• PROBLEM: In the data below, which lines contain "Bình"? List them by copying each one.
-*-
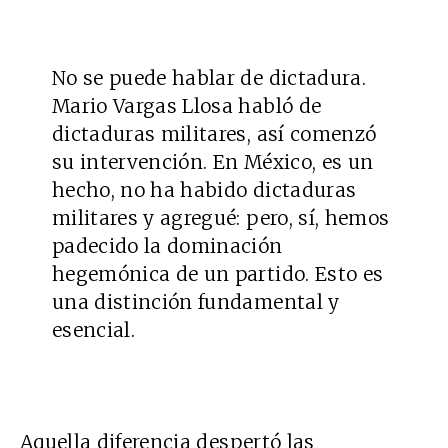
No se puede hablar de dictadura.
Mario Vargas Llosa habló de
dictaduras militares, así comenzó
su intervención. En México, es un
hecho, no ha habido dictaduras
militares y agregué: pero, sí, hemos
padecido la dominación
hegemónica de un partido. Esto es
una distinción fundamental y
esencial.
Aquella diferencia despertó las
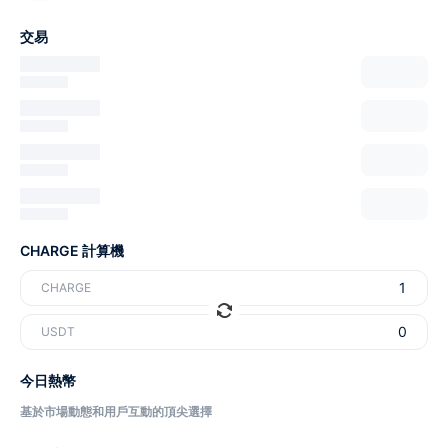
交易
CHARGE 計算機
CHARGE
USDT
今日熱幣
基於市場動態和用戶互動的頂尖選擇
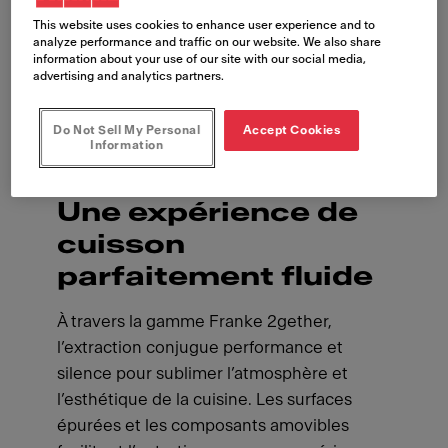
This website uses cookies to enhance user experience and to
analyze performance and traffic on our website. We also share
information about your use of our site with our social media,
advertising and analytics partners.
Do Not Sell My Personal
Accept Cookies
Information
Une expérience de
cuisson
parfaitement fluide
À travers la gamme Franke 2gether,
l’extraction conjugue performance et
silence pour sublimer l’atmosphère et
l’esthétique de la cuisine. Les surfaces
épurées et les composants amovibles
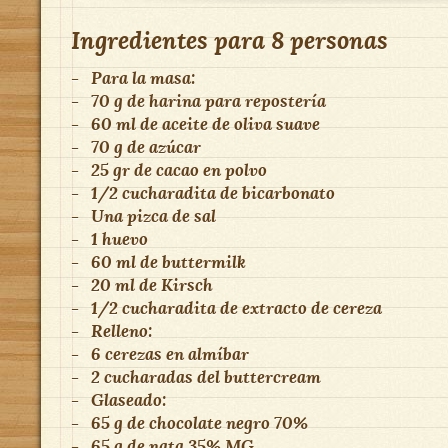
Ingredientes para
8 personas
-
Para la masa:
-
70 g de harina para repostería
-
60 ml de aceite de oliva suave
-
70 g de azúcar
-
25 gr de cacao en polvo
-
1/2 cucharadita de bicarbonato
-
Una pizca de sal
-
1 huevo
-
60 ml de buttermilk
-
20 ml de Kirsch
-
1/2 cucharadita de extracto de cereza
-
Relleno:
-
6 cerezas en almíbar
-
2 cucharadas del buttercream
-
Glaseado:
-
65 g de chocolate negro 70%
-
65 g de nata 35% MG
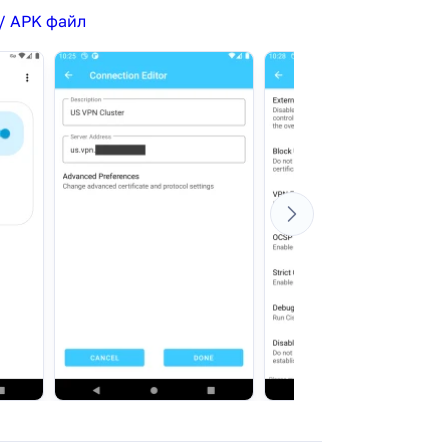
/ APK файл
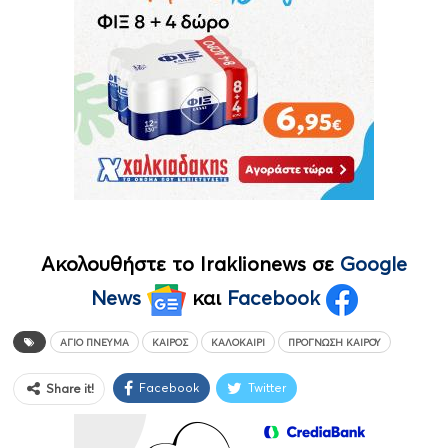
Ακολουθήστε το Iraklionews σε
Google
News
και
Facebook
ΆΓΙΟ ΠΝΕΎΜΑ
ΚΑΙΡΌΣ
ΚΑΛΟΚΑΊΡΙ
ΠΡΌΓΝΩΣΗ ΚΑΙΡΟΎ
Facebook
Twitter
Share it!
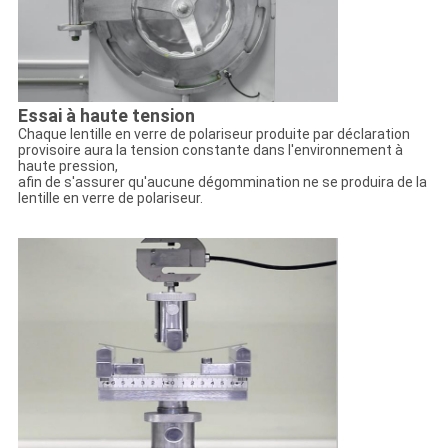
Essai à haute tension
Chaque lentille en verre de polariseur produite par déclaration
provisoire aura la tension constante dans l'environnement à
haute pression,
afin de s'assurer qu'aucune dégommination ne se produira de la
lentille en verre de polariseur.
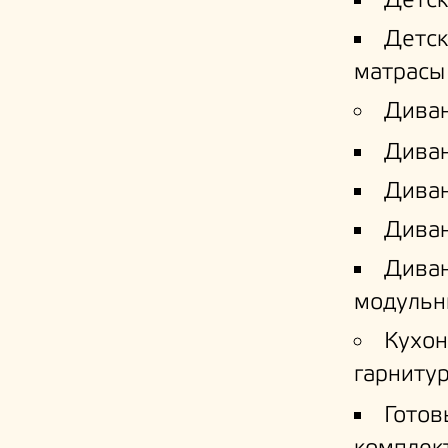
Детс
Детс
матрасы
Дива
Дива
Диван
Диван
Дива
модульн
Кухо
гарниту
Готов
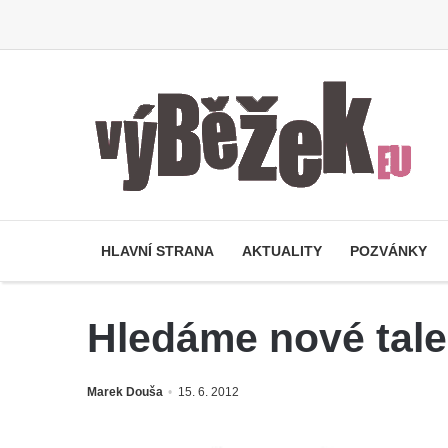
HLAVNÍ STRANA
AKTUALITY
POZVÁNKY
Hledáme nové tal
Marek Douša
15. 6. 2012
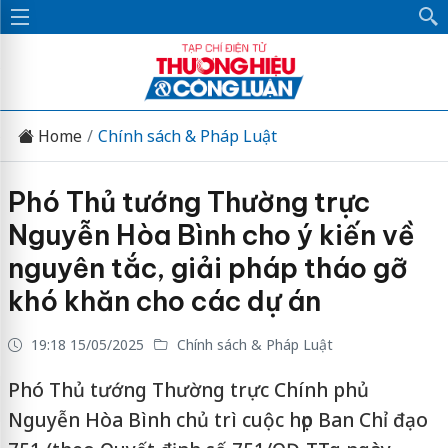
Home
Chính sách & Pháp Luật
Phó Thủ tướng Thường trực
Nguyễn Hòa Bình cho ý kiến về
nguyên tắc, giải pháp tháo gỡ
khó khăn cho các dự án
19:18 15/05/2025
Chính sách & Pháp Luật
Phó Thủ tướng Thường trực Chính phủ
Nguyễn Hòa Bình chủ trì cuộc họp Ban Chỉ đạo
-*-
• RESPONSE TO THE EXERCISE:
Nguyễn Hòa Bình cho ý kiến về
Nguyễn Hòa Bình chủ trì cuộc họp Ban Chỉ đạo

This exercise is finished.